Yesterday, the Center for Internet and Society filed a new Freedom of Information Act (FOIA) request to uncover the U.S. government’s legal strategies for defeating encryption in law enforcement investigations. We’re particularly interested in whether law enforcement agencies think they can force the makers of mobile devices and communications systems to decrypt devices or data, bypass passcodes, hand over encryption keys, insert backdoors, or otherwise change their products to be more surveillance-friendly.
At the end of March, the DOJ dropped its high-profile case seeking to force Apple to help it bypass security measures on San Bernardino shooter Syed Farook’s iPhone. Nevertheless, the federal government is pressing on with its appeal from a Brooklyn magistrate judge’s denial of an application to compel Apple to extract data from a different iPhone in a drug case. In addition, the DOJ is also seeking at least a dozen other orders to unlock still more iPhones.
All of these requests have been made under the All Writs Act (AWA). The DOJ argues that under the AWA, companies like Apple can be forced in any number of ways to help law enforcement get around encryption that protects data subject to warrants or other legal authorization to search. We disagree with the DOJ’s views, and filed an amici curiae brief in the San Bernardino “Apple vs. FBI” case on behalf of a group of iPhone security and applied cryptography experts warning of the dangerous implications of the DOJ’s position.
The public deserves to know the thinking behind the government’s aggressive interpretation of the AWA. I’ve researched other AWA cases the DOJ has filed in recent years, and I contributed some of that research to the ACLU’s recent nationwide map of AWA orders to Apple and Google. CIS also joined the ACLU in filing Freedom of Information Act (FOIA) requests to the DOJ seeking information about past cases where Apple has been ordered to unlock iPhones or otherwise render technical assistance to law enforcement.
Now, we’ve expanded our inquiry to find out how the government thinks about other laws available in its anti-crypto toolbox. Today there is no federal statute that mandates that Internet companies provide law enforcement with access to user information in unencrypted form. Device manufacturers and Internet providers are free to design their encryption and other security features so that no one but the user – not even the company itself, much less law enforcement – can access a user’s encrypted data. Nevertheless, the “Apple vs. FBI” iPhone case has opened a window on how the U.S. government may be using existing laws in closed and sealed court proceedings to get around encryption.
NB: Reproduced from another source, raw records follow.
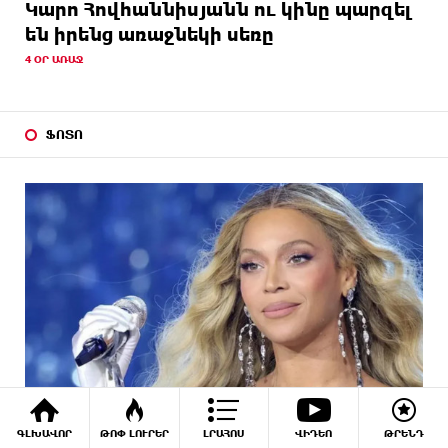
Կարո Հովհաննիսյանն ու կինը պարզել
են իրենց առաջնեկի սեռը
4 ՕՐ ԱՌԱՋ
ՖՈՏՈ
ԳԼԽԱՎՈՐ
ԹՈՓ ԼՈՒՐԵՐ
ԼՐԱՀՈՍ
ՎԻԴԵՈ
ԹՐԵՆԴ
To learn more, CIS submitted a FOIA request (PDF attached) to several federal agencies including the DOJ and the Federal Bureau of Investigation, seeking information about the government’s efforts to use technical-assistance provisions to circumvent information security measures. In addition to the AWA, several federal statutes, such as the Wiretap Act and Pen Register Act, can compel third-party providers to give technical assistance to law enforcement in implementing surveillance orders. We want to know whether these federal agencies have interpreted these technical-assistance laws to enable police to force decryption, to bypass passcodes, to reveal encryption keys, or otherwise design products to be more surveillance-friendly.
What the DOJ thinks it can and cannot do is particularly relevant to the policy debate over Senators Dianne Feinstein’s and Richard Burr’s anti-encryption bill, nicknamed the “Compliance with Court Orders Act of 2016,” which has been roundly criticized by technologists and civil liberties advocates alike. The poorly-drafted bill would prohibit American companies from providing encryption in their products and services unless they could render the encrypted data “intelligible” for the government upon receipt of a court order. It is often hard for the public to know how the government will use newly-granted surveillance authorities. One way to figure out what this legislative proposal might mean is to read the DOJ’s legal opinions and find out what the FBI wishes it could do, but currently cannot.
Given pending court cases and legislative proposals, CIS has asked for an expedited response to our FOIA request so that we can share with the public the details of the DOJ’s views of its legal powers for circumventing encryption.